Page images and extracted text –
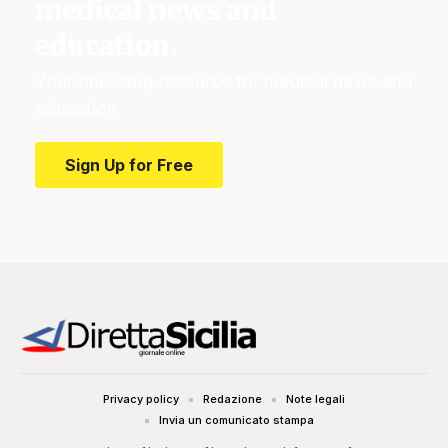
medical news and
education.
Your one-stop resource for medical news and
education.
Sign Up for Free
Privacy policy
Redazione
Note legali
Invia un comunicato stampa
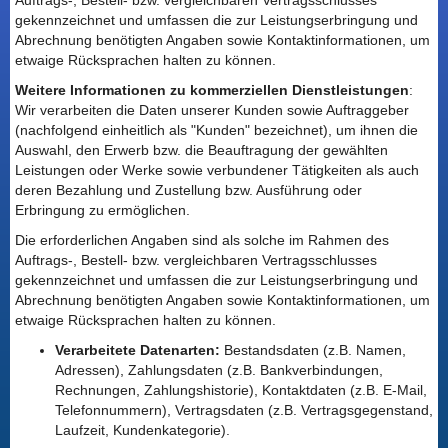
Auftrags-, Bestell- bzw. vergleichbaren Vertragsschlusses
gekennzeichnet und umfassen die zur Leistungserbringung und
Abrechnung benötigten Angaben sowie Kontaktinformationen, um
etwaige Rücksprachen halten zu können.
Weitere Informationen zu kommerziellen Dienstleistungen
:
Wir verarbeiten die Daten unserer Kunden sowie Auftraggeber
(nachfolgend einheitlich als "Kunden" bezeichnet), um ihnen die
Auswahl, den Erwerb bzw. die Beauftragung der gewählten
Leistungen oder Werke sowie verbundener Tätigkeiten als auch
deren Bezahlung und Zustellung bzw. Ausführung oder
Erbringung zu ermöglichen.
Die erforderlichen Angaben sind als solche im Rahmen des
Auftrags-, Bestell- bzw. vergleichbaren Vertragsschlusses
gekennzeichnet und umfassen die zur Leistungserbringung und
Abrechnung benötigten Angaben sowie Kontaktinformationen, um
etwaige Rücksprachen halten zu können.
Verarbeitete Datenarten:
Bestandsdaten (z.B. Namen,
Adressen), Zahlungsdaten (z.B. Bankverbindungen,
Rechnungen, Zahlungshistorie), Kontaktdaten (z.B. E-Mail,
Telefonnummern), Vertragsdaten (z.B. Vertragsgegenstand,
Laufzeit, Kundenkategorie).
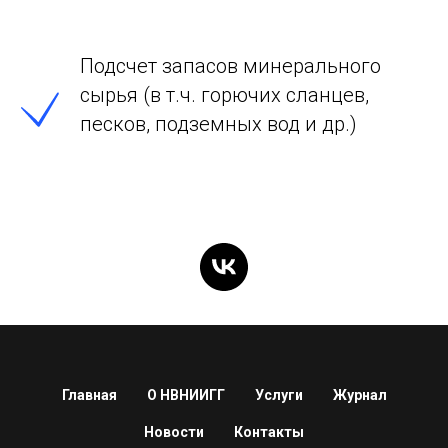
Подсчет запасов минерального
сырья (в т.ч. горючих сланцев,
песков, подземных вод и др.)
Главная
О НВНИИГГ
Услуги
Журнал
Новости
Контакты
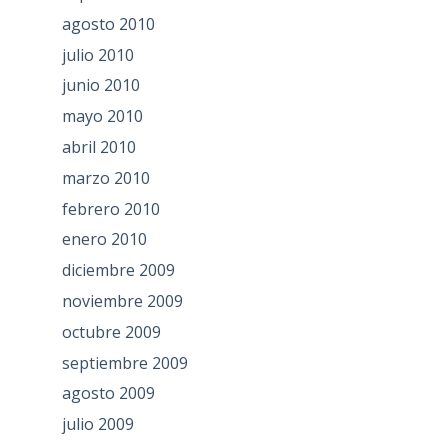
agosto 2010
julio 2010
junio 2010
mayo 2010
abril 2010
marzo 2010
febrero 2010
enero 2010
diciembre 2009
noviembre 2009
octubre 2009
septiembre 2009
agosto 2009
julio 2009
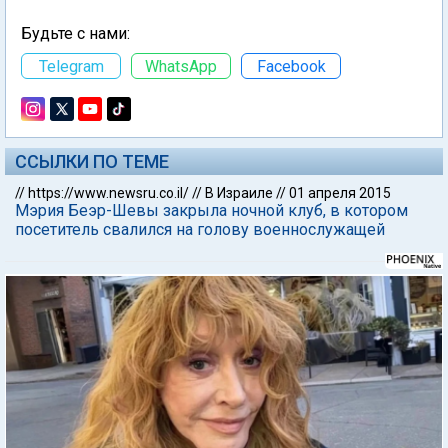
Будьте с нами:
Telegram
WhatsApp
Facebook
ССЫЛКИ ПО ТЕМЕ
//
https://www.newsru.co.il/
//
В Израиле
//
01 апреля 2015
Мэрия Беэр-Шевы закрыла ночной клуб, в котором
посетитель свалился на голову военнослужащей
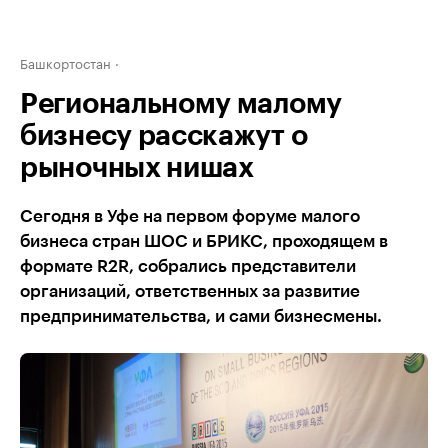
Башкортостан
Региональному малому
бизнесу расскажут о
рыночных нишах
Сегодня в Уфе на первом форуме малого
бизнеса стран ШОС и БРИКС, проходящем в
формате R2R, собрались представители
организаций, ответственных за развитие
предпринимательства, и сами бизнесмены.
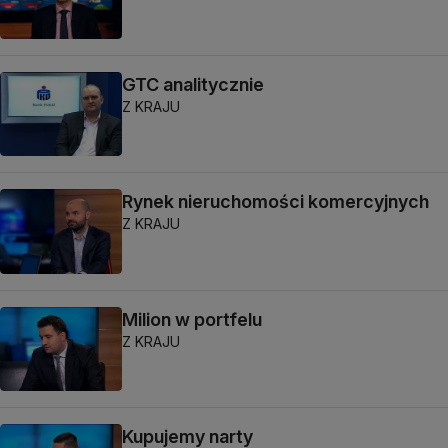
GTC analitycznie
Z KRAJU
Rynek nieruchomości komercyjnych
Z KRAJU
Milion w portfelu
Z KRAJU
Kupujemy narty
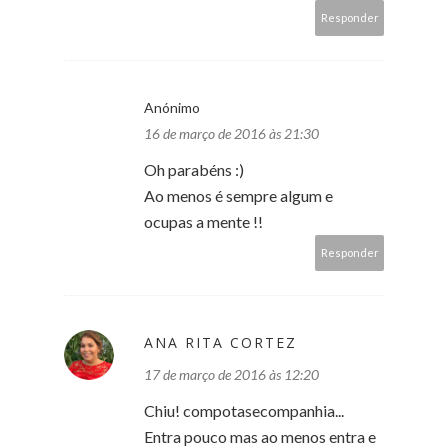
Responder
Anónimo
16 de março de 2016 às 21:30
Oh parabéns :)
Ao menos é sempre algum e
ocupas a mente !!
Responder
ANA RITA CORTEZ
17 de março de 2016 às 12:20
Chiu! compotasecompanhia...
Entra pouco mas ao menos entra e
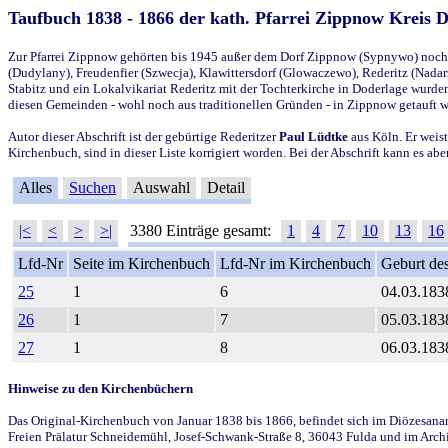
Taufbuch 1838 - 1866 der kath. Pfarrei Zippnow Kreis 
Zur Pfarrei Zippnow gehörten bis 1945 außer dem Dorf Zippnow (Sypnywo) noch d
(Dudylany), Freudenfier (Szwecja), Klawittersdorf (Glowaczewo), Rederitz (Nadarz
Stabitz und ein Lokalvikariat Rederitz mit der Tochterkirche in Doderlage wurd
diesen Gemeinden - wohl noch aus traditionellen Gründen - in Zippnow getauft 
Autor dieser Abschrift ist der gebürtige Rederitzer
Paul Lüdtke
aus Köln. Er weist
Kirchenbuch, sind in dieser Liste korrigiert worden. Bei der Abschrift kann es 
Alles
Suchen
Auswahl
Detail
|<
<
>
>|
3380 Einträge gesamt:
1
4
7
10
13
16
Lfd-Nr
Seite im Kirchenbuch
Lfd-Nr im Kirchenbuch
Geburt des
25
1
6
04.03.183
26
1
7
05.03.183
27
1
8
06.03.183
Hinweise zu den Kirchenbüchern
Das Original-Kirchenbuch von Januar 1838 bis 1866, befindet sich im Diözesanarch
Freien Prälatur Schneidemühl, Josef-Schwank-Straße 8, 36043 Fulda und im Archi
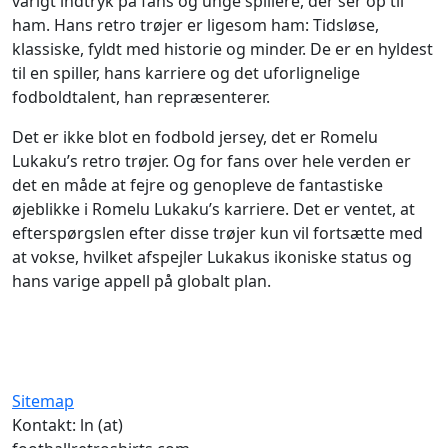
varigt indtryk på fans og unge spillere, der ser op til
ham. Hans retro trøjer er ligesom ham: Tidsløse,
klassiske, fyldt med historie og minder. De er en hyldest
til en spiller, hans karriere og det uforlignelige
fodboldtalent, han repræsenterer.
Det er ikke blot en fodbold jersey, det er Romelu
Lukaku’s retro trøjer. Og for fans over hele verden er
det en måde at fejre og genopleve de fantastiske
øjeblikke i Romelu Lukaku’s karriere. Det er ventet, at
efterspørgslen efter disse trøjer kun vil fortsætte med
at vokse, hvilket afspejler Lukakus ikoniske status og
hans varige appell på globalt plan.
Sitemap
Kontakt: ln (at)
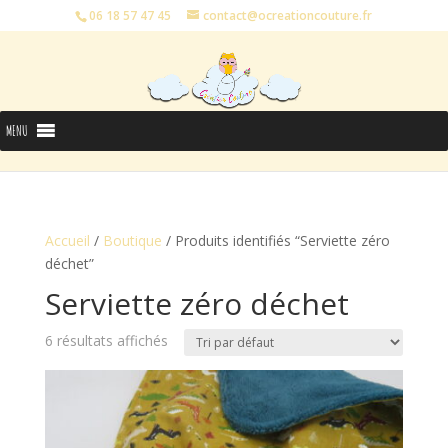
06 18 57 47 45
contact@ocreationcouture.fr
MENU
Accueil
/
Boutique
/ Produits identifiés “Serviette zéro
déchet”
Serviette zéro déchet
6 résultats affichés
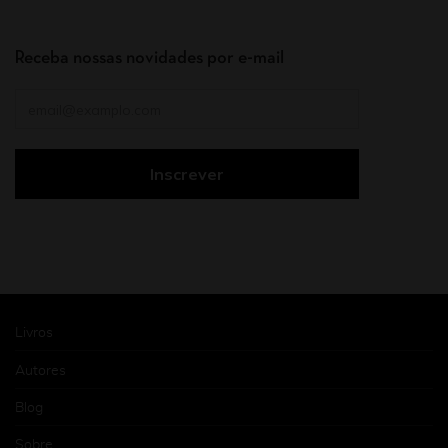
Receba nossas novidades por e-mail
Livros
Autores
Blog
Sobre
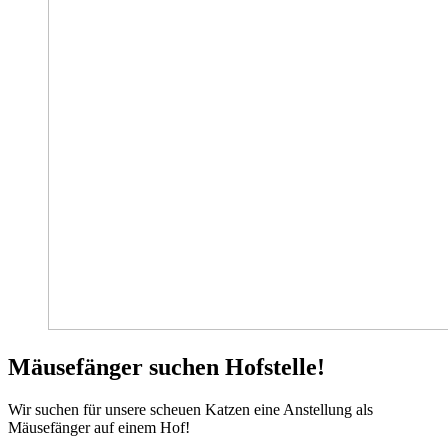
Mäusefänger suchen Hofstelle!
Wir suchen für unsere scheuen Katzen eine Anstellung als
Mäusefänger auf einem Hof!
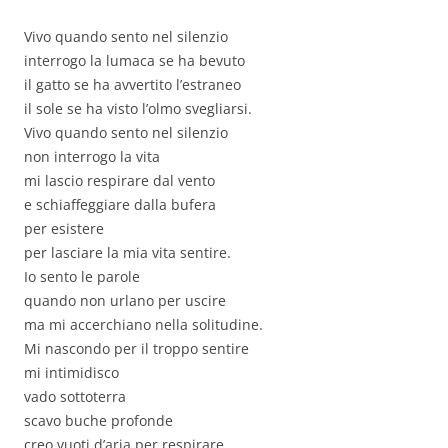
Vivo quando sento nel silenzio
interrogo la lumaca se ha bevuto
il gatto se ha avvertito l’estraneo
il sole se ha visto l’olmo svegliarsi.
Vivo quando sento nel silenzio
non interrogo la vita
mi lascio respirare dal vento
e schiaffeggiare dalla bufera
per esistere
per lasciare la mia vita sentire.
Io sento le parole
quando non urlano per uscire
ma mi accerchiano nella solitudine.
Mi nascondo per il troppo sentire
mi intimidisco
vado sottoterra
scavo buche profonde
creo vuoti d’aria per respirare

Problem to work on – Write out the entries again, exactly as given, skipping any images.

Written answer –
medical news and
education.
Your one-stop resource for medical news and
education.
Sign Up for Free
Privacy policy
Redazione
Note legali
Invia un comunicato stampa
Auftrags-, Bestell- bzw. vergleichbaren Vertragsschlusses
gekennzeichnet und umfassen die zur Leistungserbringung und
Abrechnung benötigten Angaben sowie Kontaktinformationen, um
etwaige Rücksprachen halten zu können.
Weitere Informationen zu kommerziellen Dienstleistungen
:
Wir verarbeiten die Daten unserer Kunden sowie Auftraggeber
(nachfolgend einheitlich als "Kunden" bezeichnet), um ihnen die
Auswahl, den Erwerb bzw. die Beauftragung der gewählten
Leistungen oder Werke sowie verbundener Tätigkeiten als auch
deren Bezahlung und Zustellung bzw. Ausführung oder
Erbringung zu ermöglichen.
Die erforderlichen Angaben sind als solche im Rahmen des
Auftrags-, Bestell- bzw. vergleichbaren Vertragsschlusses
gekennzeichnet und umfassen die zur Leistungserbringung und
Abrechnung benötigten Angaben sowie Kontaktinformationen, um
etwaige Rücksprachen halten zu können.
Verarbeitete Datenarten:
Bestandsdaten (z.B. Namen,
Adressen), Zahlungsdaten (z.B. Bankverbindungen,
Rechnungen, Zahlungshistorie), Kontaktdaten (z.B. E-Mail,
Telefonnummern), Vertragsdaten (z.B. Vertragsgegenstand,
Laufzeit, Kundenkategorie).
Подсчет запасов минерального
сырья (в т.ч. горючих сланцев,
песков, подземных вод и др.)
Главная
О НВНИИГГ
Услуги
Журнал
Новости
Контакты
agosto 2010
julio 2010
junio 2010
mayo 2010
abril 2010
marzo 2010
febrero 2010
enero 2010
diciembre 2009
noviembre 2009
octubre 2009
septiembre 2009
agosto 2009
julio 2009
Будьте с нами:
Telegram
WhatsApp
Facebook
ССЫЛКИ ПО ТЕМЕ
//
https://www.newsru.co.il/
//
В Израиле
//
01 апреля 2015
Мэрия Беэр-Шевы закрыла ночной клуб, в котором
посетитель свалился на голову военнослужащей
Башкортостан
Региональному малому
бизнесу расскажут о
рыночных нишах
Сегодня в Уфе на первом форуме малого
бизнеса стран ШОС и БРИКС, проходящем в
формате R2R, собрались представители
организаций, ответственных за развитие
предпринимательства, и сами бизнесмены.
GTC analitycznie
Z KRAJU
Rynek nieruchomości komercyjnych
Z KRAJU
Milion w portfelu
Z KRAJU
Kupujemy narty
Responder
Anónimo
16 de março de 2016 às 21:30
Oh parabéns :)
Ao menos é sempre algum e
ocupas a mente !!
Responder
ANA RITA CORTEZ
17 de março de 2016 às 12:20
Chiu! compotasecompanhia...
Entra pouco mas ao menos entra e
Taufbuch 1838 - 1866 der kath. Pfarrei Zippnow Kreis 
Zur Pfarrei Zippnow gehörten bis 1945 außer dem Dorf Zippnow (Sypnywo) noch d
(Dudylany), Freudenfier (Szwecja), Klawittersdorf (Glowaczewo), Rederitz (Nadarz
Stabitz und ein Lokalvikariat Rederitz mit der Tochterkirche in Doderlage wurd
diesen Gemeinden - wohl noch aus traditionellen Gründen - in Zippnow getauft 
Autor dieser Abschrift ist der gebürtige Rederitzer
Paul Lüdtke
aus Köln. Er weist
Kirchenbuch, sind in dieser Liste korrigiert worden. Bei der Abschrift kann es 
Alles
Suchen
Auswahl
Detail
|<
<
>
>|
3380 Einträge gesamt:
1
4
7
10
13
16
Lfd-Nr
Seite im Kirchenbuch
Lfd-Nr im Kirchenbuch
Geburt des
25
1
6
04.03.183
26
1
7
05.03.183
27
1
8
06.03.183
Hinweise zu den Kirchenbüchern
Das Original-Kirchenbuch von Januar 1838 bis 1866, befindet sich im Diözesanarch
Freien Prälatur Schneidemühl, Josef-Schwank-Straße 8, 36043 Fulda und im Archi
varigt indtryk på fans og unge spillere, der ser op til
ham. Hans retro trøjer er ligesom ham: Tidsløse,
klassiske, fyldt med historie og minder. De er en hyldest
til en spiller, hans karriere og det uforlignelige
fodboldtalent, han repræsenterer.
Det er ikke blot en fodbold jersey, det er Romelu
Lukaku’s retro trøjer. Og for fans over hele verden er
det en måde at fejre og genopleve de fantastiske
øjeblikke i Romelu Lukaku’s karriere. Det er ventet, at
efterspørgslen efter disse trøjer kun vil fortsætte med
at vokse, hvilket afspejler Lukakus ikoniske status og
hans varige appell på globalt plan.
Sitemap
Kontakt: ln (at)
06 18 57 47 45
contact@ocreationcouture.fr
MENU
Accueil
/
Boutique
/ Produits identifiés “Serviette zéro
déchet”
Serviette zéro déchet
6 résultats affichés
Receba nossas novidades por e-mail
Livros
Autores
Blog
Sobre
Mäusefänger suchen Hofstelle!
Wir suchen für unsere scheuen Katzen eine Anstellung als
Mäusefänger auf einem Hof!
Vivo quando sento nel silenzio
interrogo la lumaca se ha bevuto
il gatto se ha avvertito l’estraneo
il sole se ha visto l’olmo svegliarsi.
Vivo quando sento nel silenzio
non interrogo la vita
mi lascio respirare dal vento
e schiaffeggiare dalla bufera
per esistere
per lasciare la mia vita sentire.
Io sento le parole
quando non urlano per uscire
ma mi accerchiano nella solitudine.
Mi nascondo per il troppo sentire
mi intimidisco
vado sottoterra
scavo buche profonde
creo vuoti d’aria per respirare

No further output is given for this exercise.